The sections on regional and national impacts are among the most interesting although I would have to say I struggled to see how the changes in Peruvian HE introduced in 2013, where the government was trying to introduce changes which included revised quality assurance arrangements and a new sector oversight agency, could solely be blamed on rankings. And furthermore, as is indicated in the text, a number of Latin American governments were able to “resist” the rankings by introducing a set of progressive reforms around expanding access and affirmative action.
How powerful are the rankings?
The general thrust of the argument in the book, which attributes a strong linkage to wider societal and market changes somewhat overstates the impact of the rankings however as does the proposition that the neo-liberal logic of the rankings has eroded “the Nordic commitment to social equality” and the “demise of “education for all” in France and the “state-building” universities in Latin America”. Rankings have accelerated these trends it is claimed and
“the nexus between university rankings, higher education governance, the organisation of academic work, and modes of knowledge generation cannot be fully appreciated without accounting for the ways in which university rankings complicate the contested aims of higher education”.
I really think there is too much attribution of power to the rankers here.

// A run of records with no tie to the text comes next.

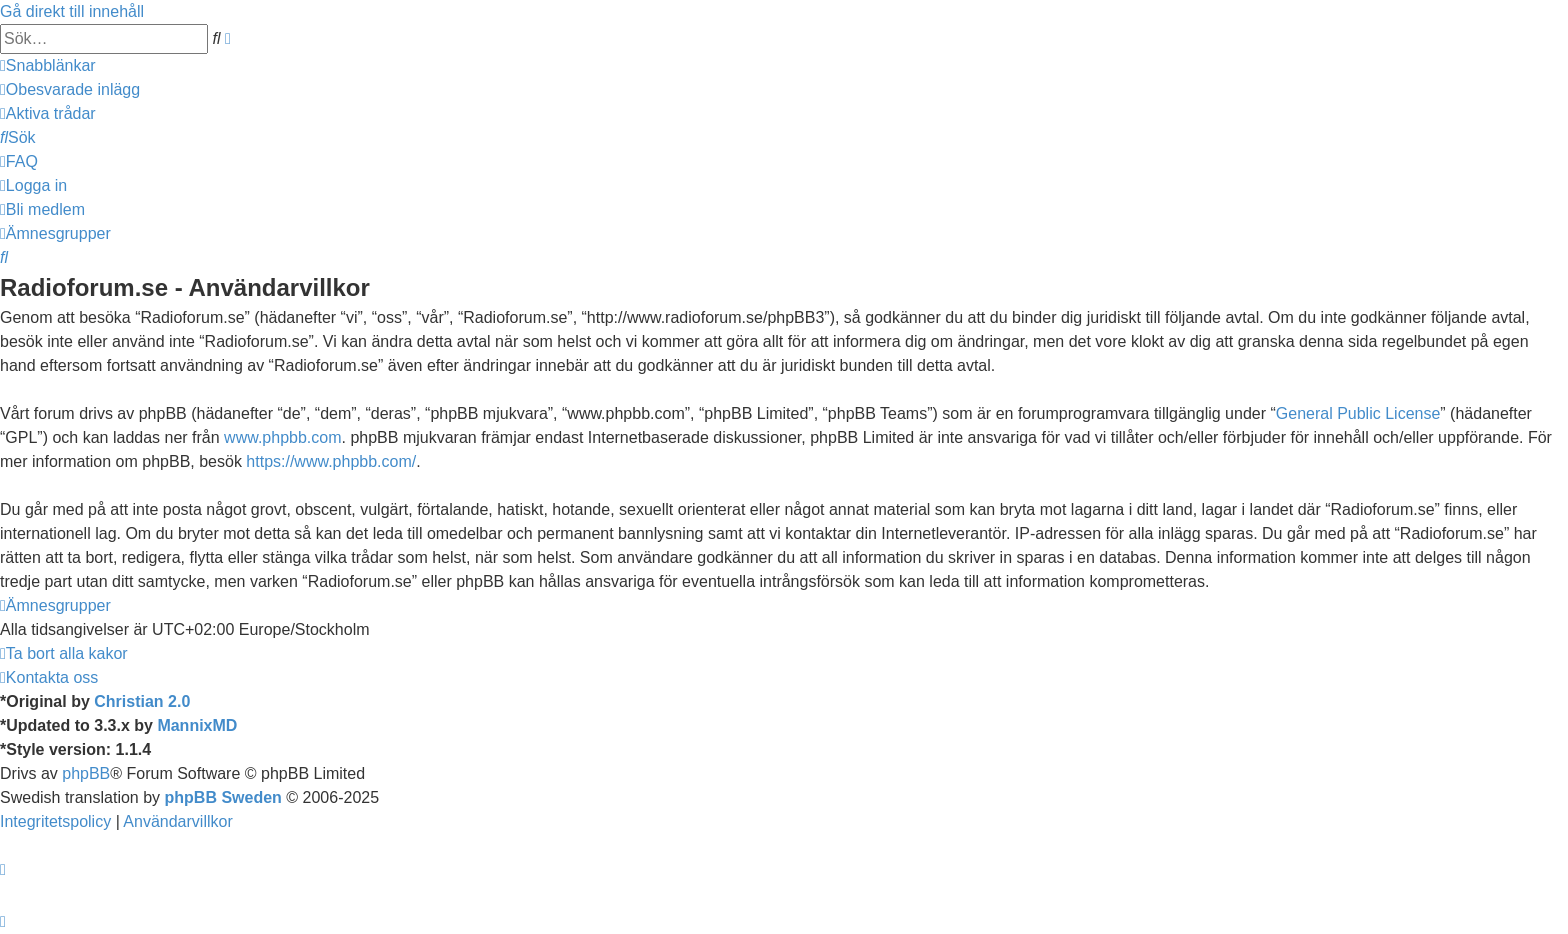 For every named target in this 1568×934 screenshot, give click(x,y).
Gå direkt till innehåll (72, 11)
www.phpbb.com (282, 437)
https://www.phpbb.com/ (331, 461)
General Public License (1358, 413)
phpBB (86, 773)
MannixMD (197, 725)
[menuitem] (70, 89)
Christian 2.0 (142, 701)
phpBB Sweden (223, 797) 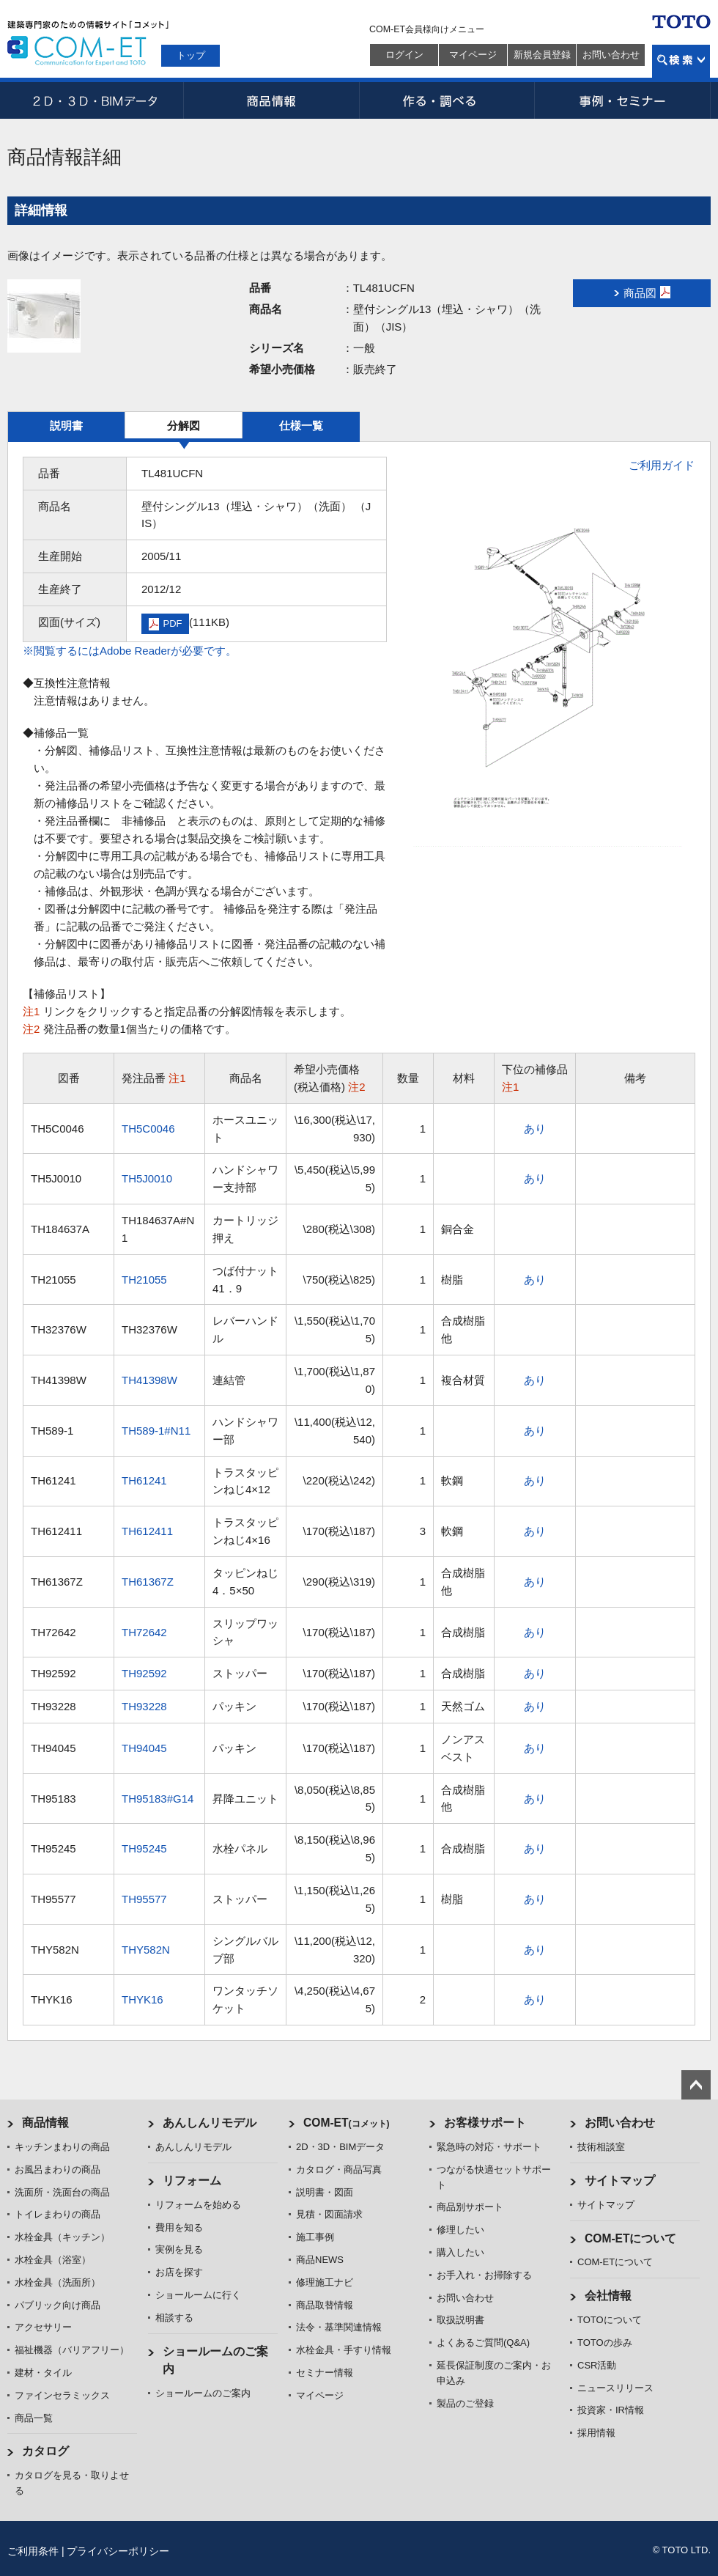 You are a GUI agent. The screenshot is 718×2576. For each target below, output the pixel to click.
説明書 (66, 425)
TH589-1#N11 (156, 1430)
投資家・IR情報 (610, 2409)
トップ (191, 55)
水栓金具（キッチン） (62, 2236)
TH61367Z (148, 1581)
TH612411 (147, 1531)
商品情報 (271, 100)
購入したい (460, 2252)
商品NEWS (320, 2259)
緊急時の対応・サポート (489, 2146)
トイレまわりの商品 (57, 2214)
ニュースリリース (615, 2387)
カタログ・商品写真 (339, 2169)
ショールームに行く (198, 2294)
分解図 (183, 425)
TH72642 (144, 1632)
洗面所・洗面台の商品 (62, 2192)
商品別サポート (470, 2206)
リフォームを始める (198, 2204)
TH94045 (144, 1748)
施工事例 (315, 2236)
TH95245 (144, 1848)
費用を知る (179, 2227)
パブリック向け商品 (57, 2305)
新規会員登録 (542, 54)
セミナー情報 (324, 2372)
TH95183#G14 (157, 1798)
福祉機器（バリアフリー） (72, 2349)
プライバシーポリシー (118, 2551)
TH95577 (144, 1899)
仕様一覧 (301, 425)
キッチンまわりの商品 (62, 2146)
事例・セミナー (623, 100)
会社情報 (608, 2295)
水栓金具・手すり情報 (343, 2349)
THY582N (146, 1949)
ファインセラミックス (62, 2395)
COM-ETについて (631, 2238)
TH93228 (144, 1706)
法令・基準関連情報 (339, 2327)
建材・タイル (43, 2372)
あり (535, 1128)
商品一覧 (34, 2418)
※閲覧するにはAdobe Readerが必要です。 (130, 650)
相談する (174, 2317)
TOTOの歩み (604, 2342)
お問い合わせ (611, 54)
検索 (681, 61)
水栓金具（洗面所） (57, 2282)
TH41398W (149, 1380)
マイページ (473, 54)
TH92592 (144, 1673)
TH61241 (144, 1480)
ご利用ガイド (662, 465)
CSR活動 (596, 2365)
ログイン (404, 54)
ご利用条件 (33, 2551)
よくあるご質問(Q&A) (483, 2342)
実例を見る (179, 2249)
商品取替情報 (324, 2305)
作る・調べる (447, 100)
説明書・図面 (324, 2192)
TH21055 (144, 1279)
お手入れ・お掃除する (484, 2275)
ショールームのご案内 (203, 2393)
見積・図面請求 (329, 2214)
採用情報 (596, 2432)
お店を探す (179, 2272)
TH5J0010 (147, 1178)
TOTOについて (609, 2319)
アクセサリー (43, 2327)
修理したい (460, 2229)
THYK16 (142, 1999)
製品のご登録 (465, 2403)
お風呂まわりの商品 (57, 2169)
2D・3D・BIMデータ (95, 100)
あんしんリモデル (209, 2122)
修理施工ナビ (324, 2282)
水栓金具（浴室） (53, 2259)
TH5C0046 (148, 1128)
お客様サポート (485, 2122)
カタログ (45, 2451)
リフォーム (192, 2180)
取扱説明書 (460, 2319)
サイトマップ (620, 2180)
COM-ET (346, 2122)
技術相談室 (601, 2146) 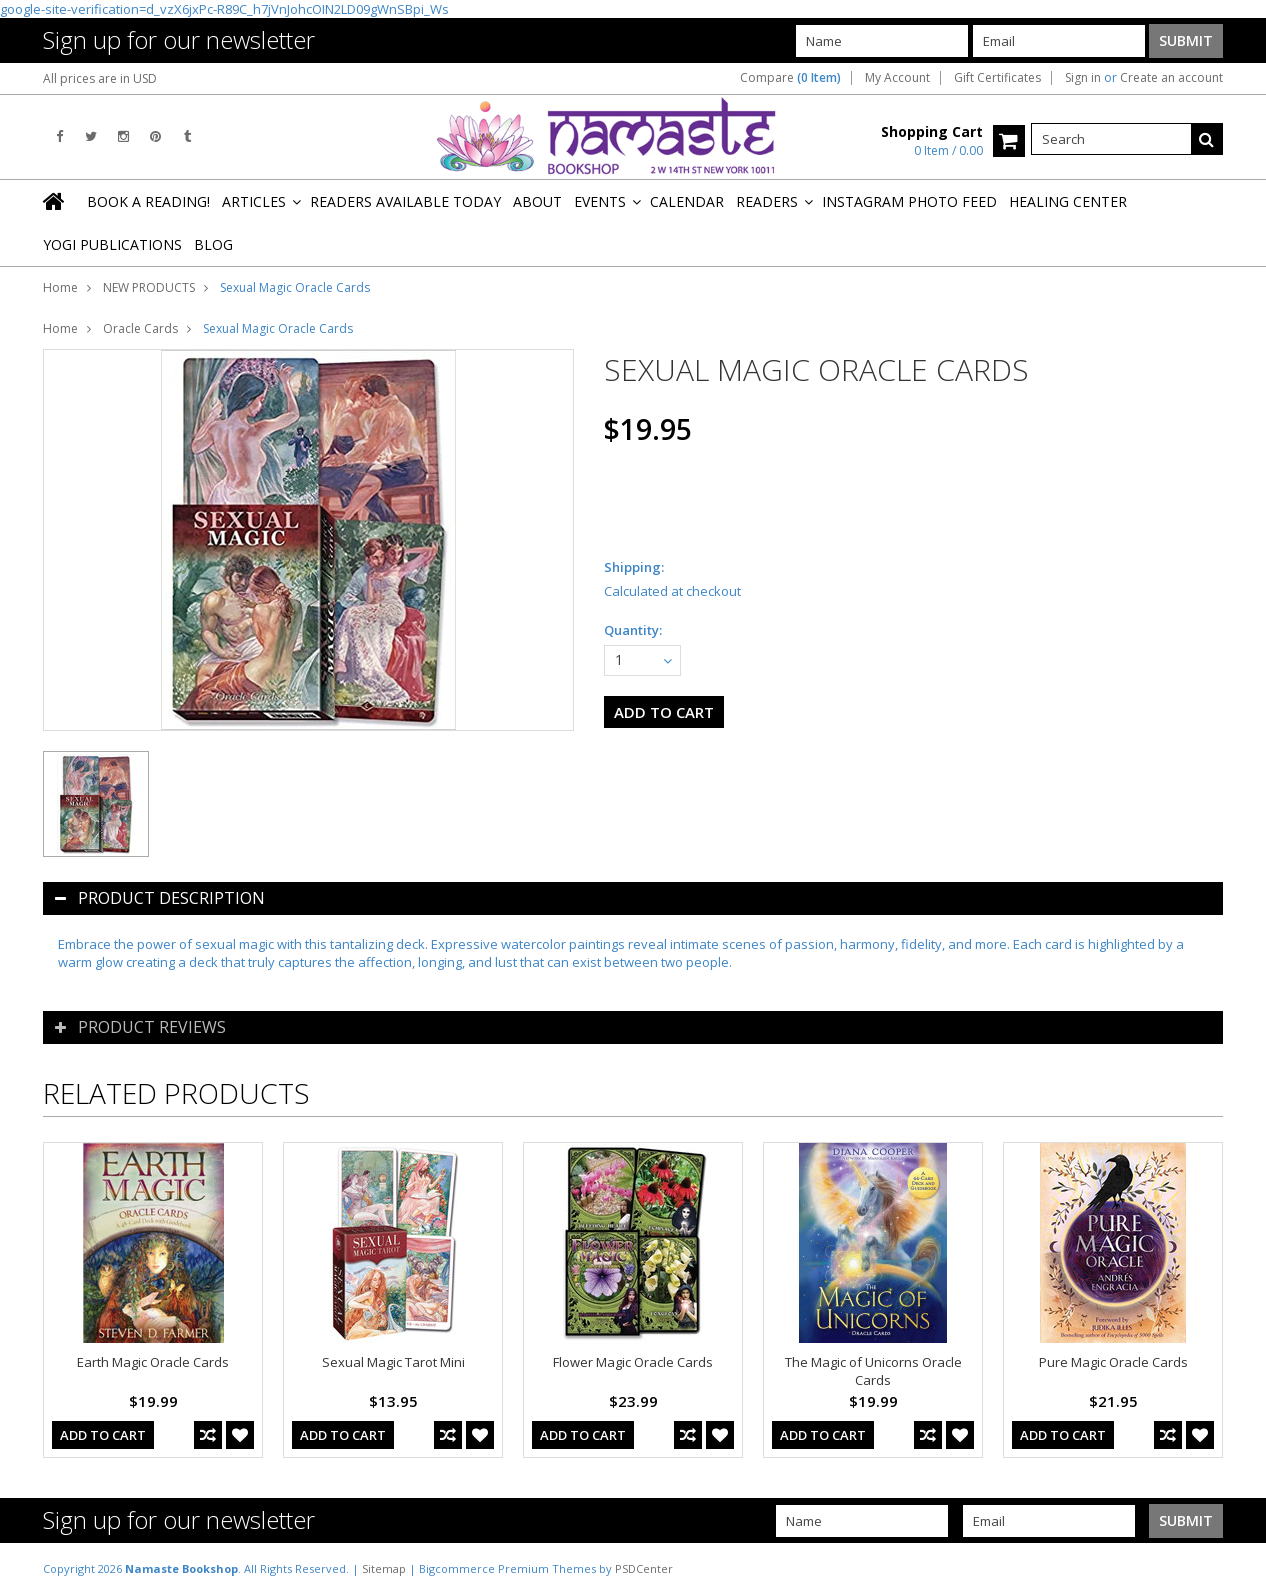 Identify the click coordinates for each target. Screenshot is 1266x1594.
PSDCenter (644, 1568)
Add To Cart (103, 1435)
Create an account (1171, 78)
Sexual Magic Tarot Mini (393, 1362)
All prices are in (100, 78)
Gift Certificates (997, 78)
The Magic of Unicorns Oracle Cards (873, 1371)
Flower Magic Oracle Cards (633, 1362)
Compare (790, 78)
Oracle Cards (140, 328)
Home (60, 287)
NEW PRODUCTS (149, 287)
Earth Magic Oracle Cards (153, 1362)
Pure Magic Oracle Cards (1113, 1362)
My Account (897, 78)
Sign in (1083, 78) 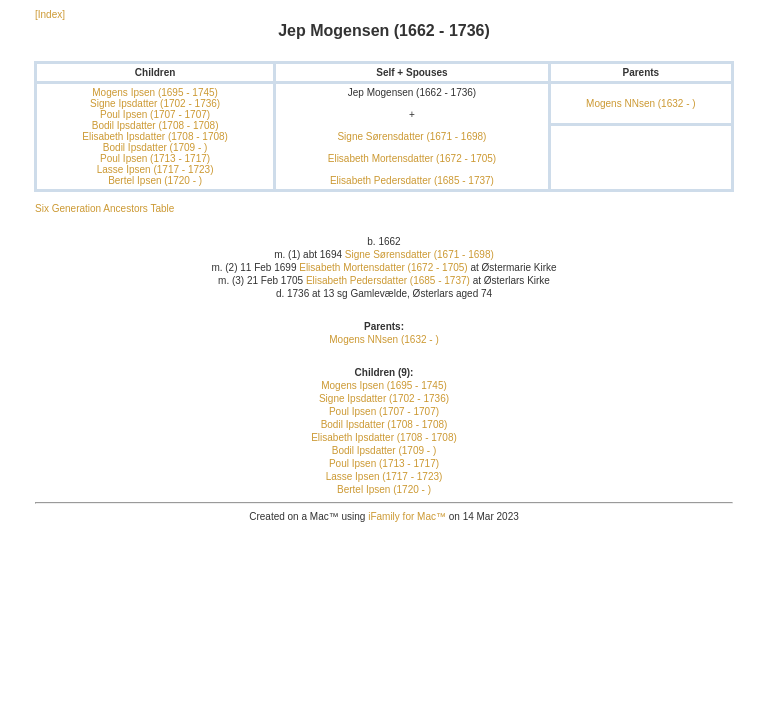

Policymakers may draw on them but if they do then they really are not very good policymakers. The unequal impact of an Anglo-Saxon model undoubtedly disadvantages the Global South in particular but seeing rankings as just a subset of wider economic global competition is again to overstate their importance and weight.
Here to stay?
The authors conclude by asking “must rankings be here to stay?” The answer is yes and no. There will probably always be rankings, either implicit or explicit, but the key thing is to value other aspects of higher education at least equally if not more. The rankings do stifle alternative voices, as they are only interested in different perspectives in so far as they serve the core purpose of making rankings more attractive to readers, funders, advertisers and policy makers.
But the authors here are also arguing for a different model of HE altogether: one “grounded in educational, democratic, and participatory principles” which include students and those who work, support or depend on institutions. “This requires students, faculty, staff, and diverse publics to consider these institutions as theirs and to demand they be governed as such.”
It’s a radical manifesto but I’m not sure how it will actually stop the rankings which, as noted earlier, remain very much a part of the higher education landscape, albeit a largely unloved (at best) aspect. They are big business and they retain significant influence as this book clearly indicates. The fundamental problem we are left with though is this kind of detailed critique is not enough. Ruthless academic dissection of the rankings, no matter how well executed, is not in itself sufficient to reverse the rankings tide.
The book represents a powerful set of arguments about the many and varied failings of the global rankings. Whilst it is hard to argue with much of the criticism I fear it will not cause too many sleepless nights for the rankers.